Following is a list of available aggregation expressions.

$sum

Sums up the defined value from all documents in the collection.
>db.mycol.aggregate([{$group : {_id : "$by_user", num_tutorial : {$sum : "$likes"}}}])

$avg

Calculates the average of all given values from all documents in the collection.
>db.mycol.aggregate([{$group : {_id : "$by_user", num_tutorial : {$avg : "$likes"}}}])

$min

Gets the minimum of the corresponding values from all documents in the collection.
>db.mycol.aggregate([{$group : {_id : "$by_user", num_tutorial : {$min : "$likes"}}}])

$max

Gets the maximum of the corresponding values from all documents in the collection.
>db.mycol.aggregate([{$group : {_id : "$by_user", num_tutorial : {$max : "$likes"}}}])

$push

Inserts the value to an array in the resulting document.
>db.mycol.aggregate([{$group : {_id : "$by_user", url : {$push: "$url"}}}])

$addToSet

Inserts the value to an array in the resulting document but does not create duplicates.
db.mycol.aggregate([{$group : {_id : "$by_user", url : {$addToSet : "$url"}}}])

$firstGets 

The first document from the source documents according to the grouping.

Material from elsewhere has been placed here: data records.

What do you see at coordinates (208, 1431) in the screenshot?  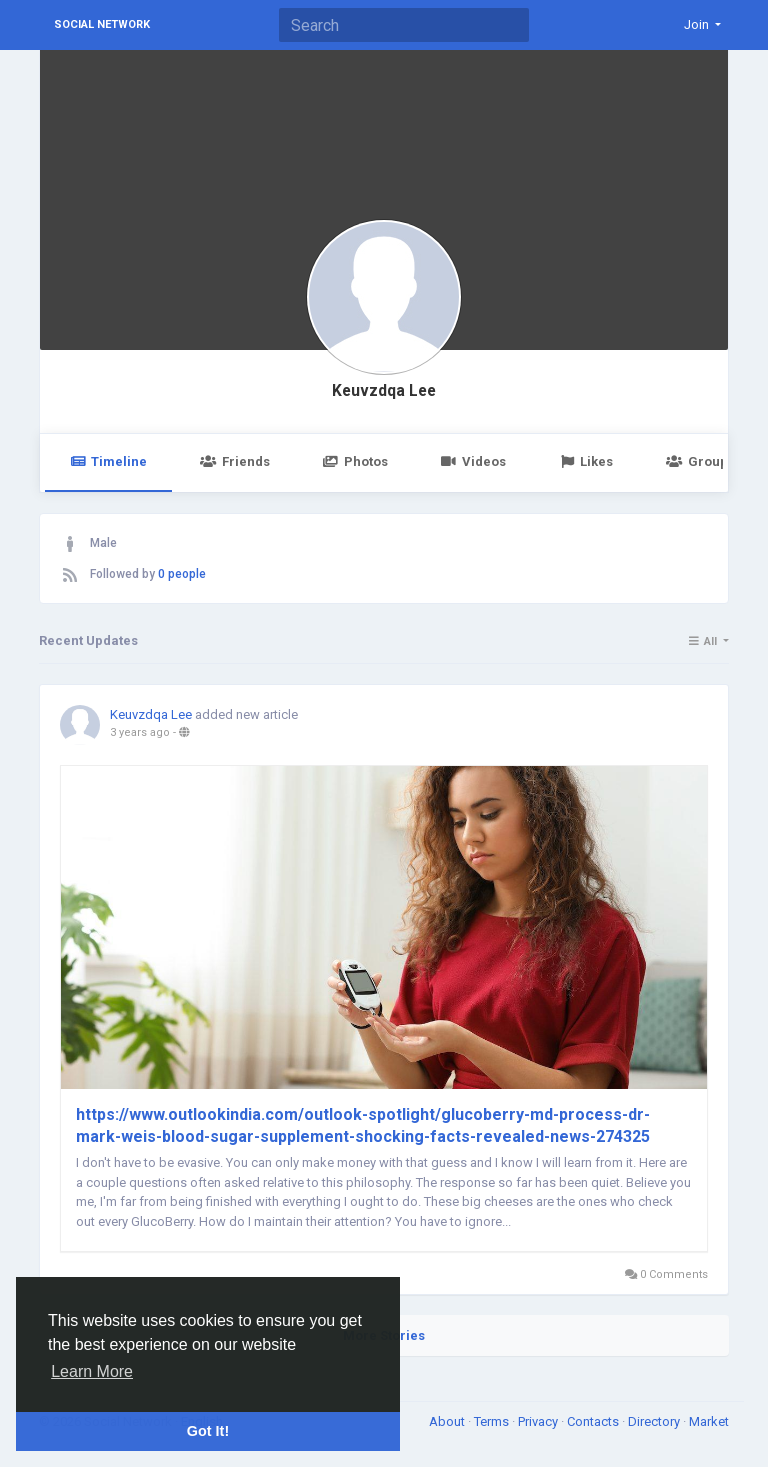 I see `Got It! [button]` at bounding box center [208, 1431].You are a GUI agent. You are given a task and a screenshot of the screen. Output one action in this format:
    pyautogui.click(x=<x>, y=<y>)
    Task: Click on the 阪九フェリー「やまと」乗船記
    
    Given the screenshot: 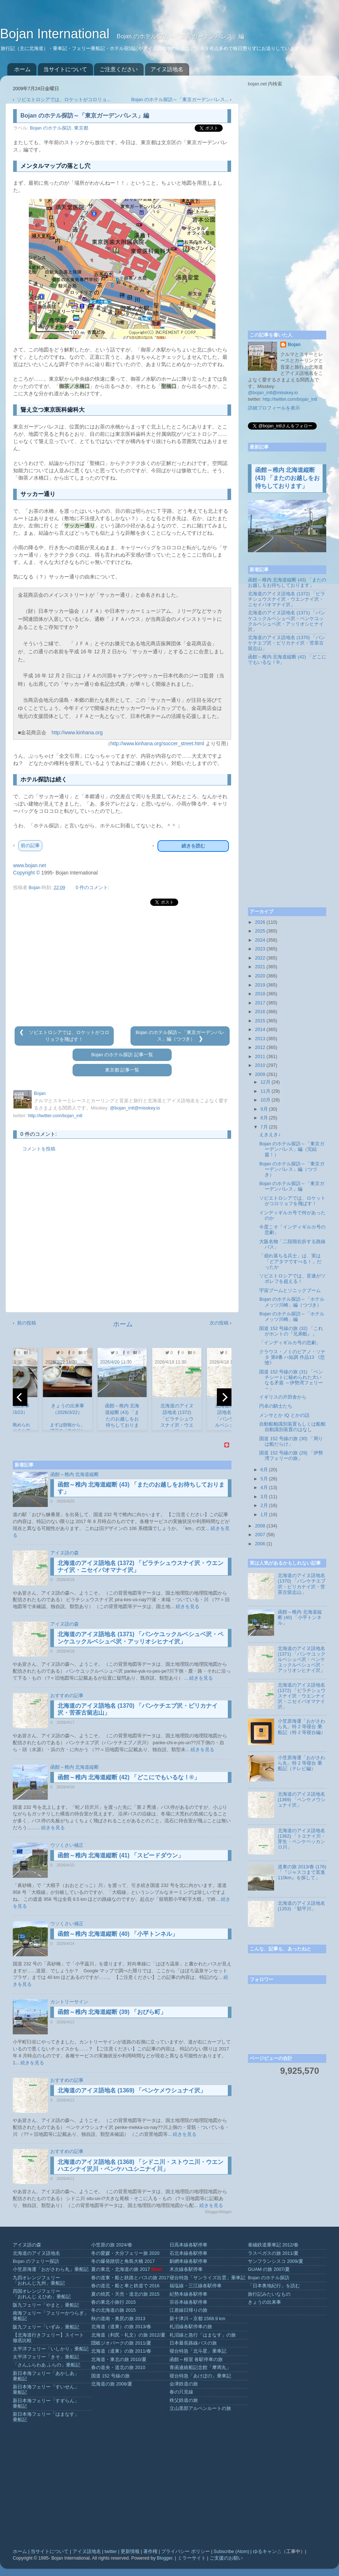 What is the action you would take?
    pyautogui.click(x=46, y=2305)
    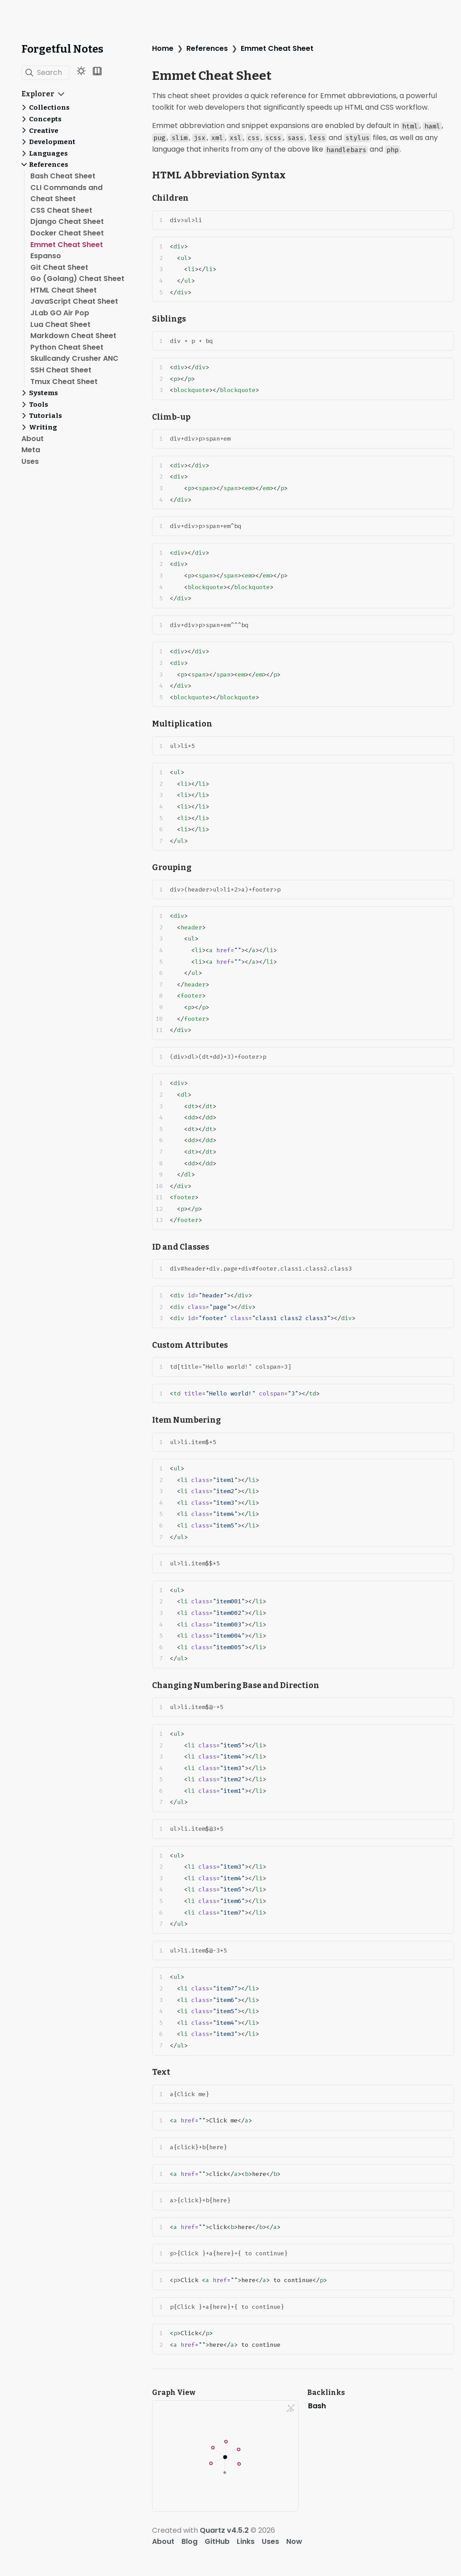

Typically this makes only sense together with some previously applied 
stage.db.mycol.aggregate([{$group : {_id : "$by_user", first_url : {$first : "$url"}}}])

$last

Gets the last document from the source documents according to the grouping. Typically this makes only sense together with some previously applied 
stage.db.mycol.aggregate([{$group : {_id : "$by_user", last_url : {$last : "$url"}}}])

Pipeline Concept


aggregation-pipeline


In UNIX command, shell pipeline means the possibility to execute an operation on some input and use the output as the input for the next command and so on. MongoDB also supports the same concept in aggregation framework. There is a set of possible stages and each of those is taken as a set of documents as an input and produces a resulting set of documents (or the final resulting JSON document at the end of the pipeline). This can then, in turn, be used for the next stage and so on.
Following are the possible stages in aggregation framework -

$project - Used to select some specific fields from a collection.

$match - This is a filtering operation and thus this can reduce the number of documents that are given as input to the next stage.

$group - This does the actual aggregation as discussed above.

$sort - Sorts the documents.

$skip - With this, it is possible to skip forward in the list of documents for a given amount of documents.

$limit - This limits the number of documents to look at, by the given number starting from the current positions.

$unwind - This is used to unwind document that are using arrays. When using an array, the data is kind of pre-joined and this operation will be undone with this to have individual documents again. Thus with this stage, we will increase the number of documents for the next stage.